“You should have gotten me before you did it!” Henry said.
Marlowe laughed. “We couldn’t stall, we had to act!”
She pulled her long hair over her shoulder and leaned over the fire so that the flames could dry her freezing, wet strands. Nora did the same thing, bending over and throwing her locks upside down so they dangled above the screen.
“Don’t burn yourselves,” Glory said. “I don’t want to have to put out a fire on your heads.”
Frank wandered in from the study. He smiled at them drying their hair by the heat of the fire and recited a line from one of his favorite poems: “You may see their trunks arching in the woods, years afterwards, trailing their leaves on the ground. Like girls on hands and knees that throw their hair before them over their heads to dry in the sun.”
SUNDAY
DECEMBER 2, 2018
THIRTY-TWO
Ascending the staircase from her room, Marlowe squinted against the early-afternoon light spilling through the kitchen windows. Her head throbbed—a dull, manageable ache—but she steadied her breath. No room for nerves now.
Henry was making lunch for the kids when he noticed her.
“Mom and Dad went to town?” She could see their car was missing from the drive.
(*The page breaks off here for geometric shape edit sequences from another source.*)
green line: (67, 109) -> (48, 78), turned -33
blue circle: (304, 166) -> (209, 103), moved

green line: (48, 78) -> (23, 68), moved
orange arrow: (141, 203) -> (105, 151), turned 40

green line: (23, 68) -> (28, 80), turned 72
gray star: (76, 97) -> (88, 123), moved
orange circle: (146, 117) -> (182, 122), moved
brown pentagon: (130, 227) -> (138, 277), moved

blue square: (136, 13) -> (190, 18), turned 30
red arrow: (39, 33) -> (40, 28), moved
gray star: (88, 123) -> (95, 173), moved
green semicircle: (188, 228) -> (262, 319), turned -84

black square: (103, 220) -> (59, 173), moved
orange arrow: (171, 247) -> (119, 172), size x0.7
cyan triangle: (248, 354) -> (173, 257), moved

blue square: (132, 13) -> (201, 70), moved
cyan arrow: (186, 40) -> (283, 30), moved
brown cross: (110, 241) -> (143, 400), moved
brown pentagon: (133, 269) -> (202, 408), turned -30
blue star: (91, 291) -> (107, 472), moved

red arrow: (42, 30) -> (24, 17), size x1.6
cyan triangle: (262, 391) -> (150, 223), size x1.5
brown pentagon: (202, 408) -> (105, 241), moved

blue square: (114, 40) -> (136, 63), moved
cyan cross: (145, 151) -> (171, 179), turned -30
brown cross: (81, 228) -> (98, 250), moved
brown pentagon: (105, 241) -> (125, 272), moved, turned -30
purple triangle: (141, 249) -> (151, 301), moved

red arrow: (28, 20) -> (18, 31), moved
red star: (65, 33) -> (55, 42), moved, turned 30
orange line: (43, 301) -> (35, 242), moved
“Yes, they just left.” Henry flipped a grilled cheese in one smooth motion, the bread sizzling in the butter. “Don’t go in the study—Steph and Constance are wrapping gifts. It’s top secret.”
He turned and winked at Kat and Dolly.
“Where’s Enzo?” Marlowe asked.
“He’s resting upstairs,” Henry said. “Would you ask him if he wants lunch? He can come down, or I can bring it up to him.”
Henry fit so easily into the role of caregiver. He had been carrying half of Enzo’s meals up to him on a tray. He never seemed uncomfortable or ashamed when Enzo took forever to chew one bite of food, or when Enzo spewed out sentences that didn’t make sense.
Marlowe turned toward the stairs and made her way slowly to the spare room.
She knocked gently and pushed the door open to find Enzo propped up in the twin bed, a book on his lap.
“Marlowe.” Enzo’s eyes crinkled as he smiled.
The room was painted in a shade of light blue. A large window faced the North Field, framing a massive oak, bare branches swaying in the wind. In the summertime, the leaves would crowd the glass, making the room feel like it floated among them.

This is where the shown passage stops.